What does this have to do with a numb toe? If any part of the Sciatic nerve is compressed or pinched, you can experience numbness in your low back, legs, feet and toes. Remedying the situation can be as easy as maintaining proper posture and performing regular stretching and exercise, for example:

  • When you wake in the morning, try this simple hamstring stretch.
  • Lay flat on your back with a band or towel wrapped around one foot; the other leg is extended.
  • Exhale as you pull the leg with the band straight up until you feel the stretch in the back of the leg, hold for two counts, release the leg to the floor, then repeat for 8 –10 repetitions on both legs.
  • Take the stretch to a point of slight discomfort, not pain.
  • Keep your core muscles strong with this exercise, the prone core bridge.
  • Lay on the floor on your stomach. Lift your body off the ground, supporting your upper body with your elbows directly under your shoulders and your forearms flat on the ground. Keep your body in a straight line from your shoulders to your heels and hold for 30 seconds. Work up to holding for 60 seconds or longer.
  • Keep your activities at the low-impact level like swimming, bicycling, walking, etc.
  • Do not sit or stand in the same position for long periods of time.
  • If you experience pain, take a soak in a warm bath or apply heat directly to the afflicted area.

Keep in mind that to maintain good nerve function, your bones, muscles and connective tissues need to be strong and healthy. Remember the song, “your knee bone’s connected to your leg bone, your leg bone’s…” They all work together.
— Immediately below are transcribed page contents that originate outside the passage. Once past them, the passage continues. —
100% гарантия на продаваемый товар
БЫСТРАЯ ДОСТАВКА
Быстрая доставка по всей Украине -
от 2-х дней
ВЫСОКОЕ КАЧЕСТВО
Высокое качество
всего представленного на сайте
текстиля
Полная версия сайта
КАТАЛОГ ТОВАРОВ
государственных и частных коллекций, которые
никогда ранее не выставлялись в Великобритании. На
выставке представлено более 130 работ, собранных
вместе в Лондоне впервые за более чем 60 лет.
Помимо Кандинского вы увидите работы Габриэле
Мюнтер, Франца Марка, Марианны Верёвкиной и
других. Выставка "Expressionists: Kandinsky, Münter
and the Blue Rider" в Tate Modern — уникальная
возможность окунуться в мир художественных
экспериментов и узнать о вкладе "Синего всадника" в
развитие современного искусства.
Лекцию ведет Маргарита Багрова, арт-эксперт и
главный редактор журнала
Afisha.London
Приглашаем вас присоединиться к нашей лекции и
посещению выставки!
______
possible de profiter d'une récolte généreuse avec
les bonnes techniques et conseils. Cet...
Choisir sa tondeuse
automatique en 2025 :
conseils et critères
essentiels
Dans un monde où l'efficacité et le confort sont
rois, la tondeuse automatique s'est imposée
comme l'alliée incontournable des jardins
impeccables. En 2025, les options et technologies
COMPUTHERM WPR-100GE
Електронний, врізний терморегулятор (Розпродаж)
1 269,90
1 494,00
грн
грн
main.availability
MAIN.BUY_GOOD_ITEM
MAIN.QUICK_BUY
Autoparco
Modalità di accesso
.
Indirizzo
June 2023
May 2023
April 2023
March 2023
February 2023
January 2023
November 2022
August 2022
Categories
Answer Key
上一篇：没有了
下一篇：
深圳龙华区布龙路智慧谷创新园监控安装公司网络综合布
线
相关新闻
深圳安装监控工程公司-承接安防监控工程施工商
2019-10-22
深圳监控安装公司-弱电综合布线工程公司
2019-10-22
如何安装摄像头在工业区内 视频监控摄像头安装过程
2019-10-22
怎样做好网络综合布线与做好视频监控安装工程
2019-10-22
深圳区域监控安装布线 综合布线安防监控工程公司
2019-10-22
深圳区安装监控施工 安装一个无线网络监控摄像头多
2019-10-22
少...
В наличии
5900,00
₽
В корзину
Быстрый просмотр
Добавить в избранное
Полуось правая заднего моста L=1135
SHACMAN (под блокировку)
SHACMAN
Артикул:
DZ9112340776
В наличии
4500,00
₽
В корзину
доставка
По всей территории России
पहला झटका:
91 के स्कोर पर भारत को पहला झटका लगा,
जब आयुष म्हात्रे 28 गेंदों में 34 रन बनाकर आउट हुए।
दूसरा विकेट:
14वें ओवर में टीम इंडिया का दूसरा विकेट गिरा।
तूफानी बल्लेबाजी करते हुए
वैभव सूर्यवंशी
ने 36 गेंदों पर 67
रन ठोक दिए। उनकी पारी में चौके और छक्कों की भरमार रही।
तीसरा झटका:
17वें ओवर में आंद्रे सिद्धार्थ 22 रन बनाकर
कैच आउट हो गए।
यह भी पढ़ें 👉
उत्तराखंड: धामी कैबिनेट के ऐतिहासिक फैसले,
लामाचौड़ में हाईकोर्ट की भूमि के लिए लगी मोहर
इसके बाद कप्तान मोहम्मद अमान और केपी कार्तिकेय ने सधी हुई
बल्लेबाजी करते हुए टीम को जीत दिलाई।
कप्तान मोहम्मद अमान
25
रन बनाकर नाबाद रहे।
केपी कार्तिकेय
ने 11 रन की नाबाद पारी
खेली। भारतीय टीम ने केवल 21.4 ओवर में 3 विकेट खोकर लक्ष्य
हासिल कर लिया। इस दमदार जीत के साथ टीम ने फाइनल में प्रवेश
If one is out of whack, the others will react to it. Taking calcium, magnesium and Vitamin D will aid in maintaining good bone health. While a complex of Vitamin A, natural beta carotene and Vitamin E all promote formation and metabolism of bone and connective tissue, which is needed for healing.

The underlying similarity between the conditions that create numbness, is the nerve and nerve pathway. As stated, the natural remedies listed above will help overall. However if you experience chronic numbness that does not go away with stretching, exercise and general lifestyle change, please consult your physician or chiropractor. Chronic numbness is also associated with nerve degeneration, toxic nerve damage and other illnesses that you may not know you have, such as diabetes.

References:

  1. Balch, Phyllis. Prescription for nutritional healing. Penguin books, 2006.
  2. Numbness and Tingling. www.medlineplus.gov
  3. Numbness. www.nativeremedies.com
  4. Mayo Clinic Staff. Carpal tunnel syndrome. www.mayoclinic.com
  5. Carmichael, Chris. Beginner core strength routine. www.runnersworld.com, 2007.
  6. What makes your arms, legs and feet fall asleep. www.howstuffworks.com, 2001.
  7. Pilates stretches for sciatica. www.pilates-back-joint-exercise.com.